:: Task material ::

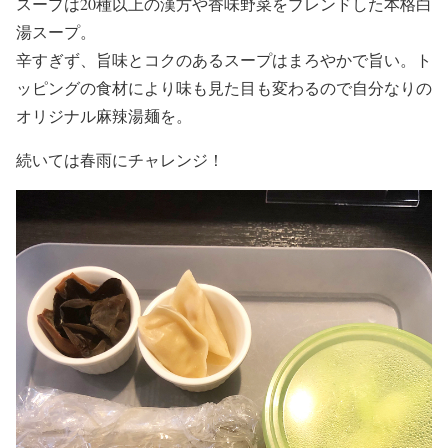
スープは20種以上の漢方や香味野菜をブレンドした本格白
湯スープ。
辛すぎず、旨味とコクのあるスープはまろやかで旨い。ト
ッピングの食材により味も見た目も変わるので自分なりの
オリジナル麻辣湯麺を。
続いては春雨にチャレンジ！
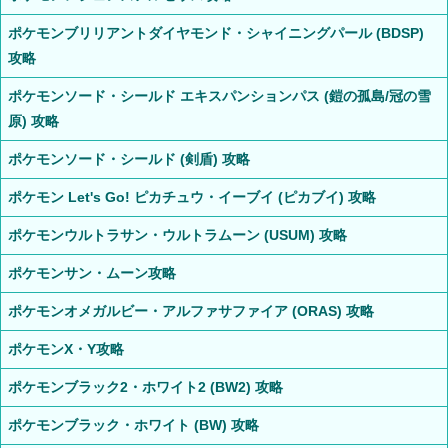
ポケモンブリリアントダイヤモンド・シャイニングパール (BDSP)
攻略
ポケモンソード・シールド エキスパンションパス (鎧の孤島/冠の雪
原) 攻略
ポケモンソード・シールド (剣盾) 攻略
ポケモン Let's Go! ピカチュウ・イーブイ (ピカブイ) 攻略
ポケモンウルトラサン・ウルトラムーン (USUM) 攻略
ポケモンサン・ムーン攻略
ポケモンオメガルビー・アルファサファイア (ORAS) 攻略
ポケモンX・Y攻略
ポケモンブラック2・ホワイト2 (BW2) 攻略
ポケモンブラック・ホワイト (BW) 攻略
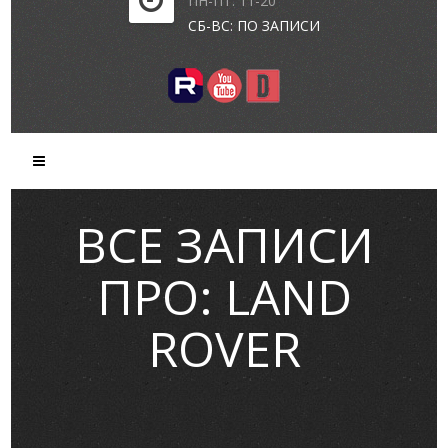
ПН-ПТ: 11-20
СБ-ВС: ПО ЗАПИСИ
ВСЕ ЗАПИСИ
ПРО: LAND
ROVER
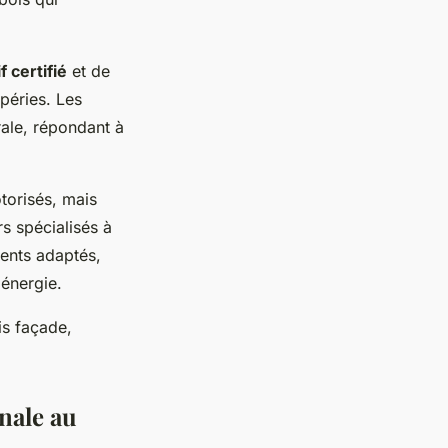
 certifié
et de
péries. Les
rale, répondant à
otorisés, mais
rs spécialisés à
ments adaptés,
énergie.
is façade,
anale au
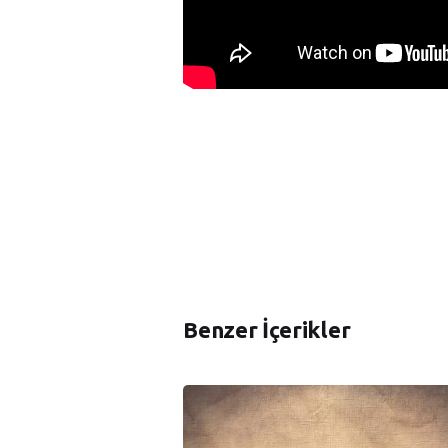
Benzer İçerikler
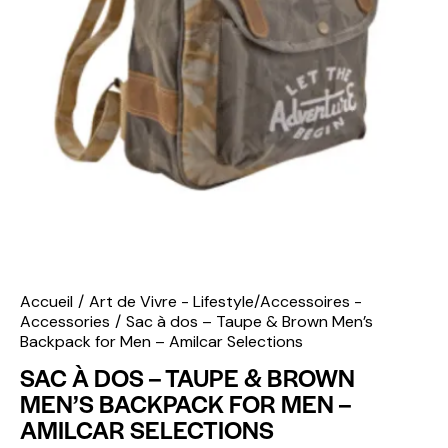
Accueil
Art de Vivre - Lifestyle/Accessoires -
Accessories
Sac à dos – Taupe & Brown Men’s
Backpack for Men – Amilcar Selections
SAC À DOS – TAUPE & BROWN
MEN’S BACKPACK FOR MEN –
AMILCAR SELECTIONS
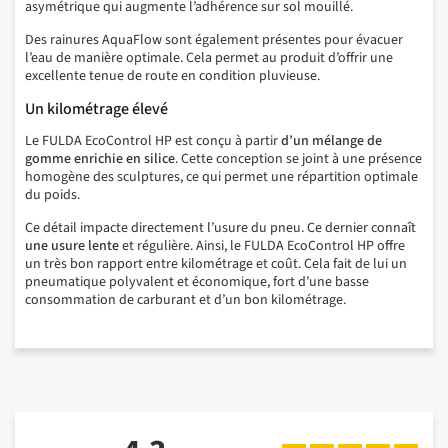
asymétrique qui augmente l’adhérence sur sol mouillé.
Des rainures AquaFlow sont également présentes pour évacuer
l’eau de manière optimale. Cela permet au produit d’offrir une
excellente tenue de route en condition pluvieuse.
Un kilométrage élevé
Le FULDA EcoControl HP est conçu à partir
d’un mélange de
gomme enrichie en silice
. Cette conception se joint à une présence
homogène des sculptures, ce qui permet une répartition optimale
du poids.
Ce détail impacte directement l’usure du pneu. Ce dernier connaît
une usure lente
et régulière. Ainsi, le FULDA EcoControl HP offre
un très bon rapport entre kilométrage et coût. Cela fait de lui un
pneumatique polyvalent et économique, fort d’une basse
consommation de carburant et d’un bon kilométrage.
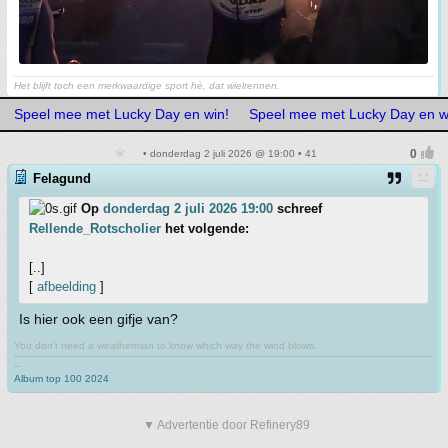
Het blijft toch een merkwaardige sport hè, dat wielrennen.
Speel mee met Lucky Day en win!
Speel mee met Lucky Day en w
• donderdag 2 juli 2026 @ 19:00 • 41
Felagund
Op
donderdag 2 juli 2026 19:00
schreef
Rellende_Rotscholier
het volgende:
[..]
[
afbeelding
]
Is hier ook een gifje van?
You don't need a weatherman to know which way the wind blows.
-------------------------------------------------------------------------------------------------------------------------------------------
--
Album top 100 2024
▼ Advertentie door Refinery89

:::

Task description ->
The lines to return are those in the entries above that hold "EcoControl".

Finished task ->
Le FULDA EcoControl HP est conçu à partir
et régulière. Ainsi, le FULDA EcoControl HP offre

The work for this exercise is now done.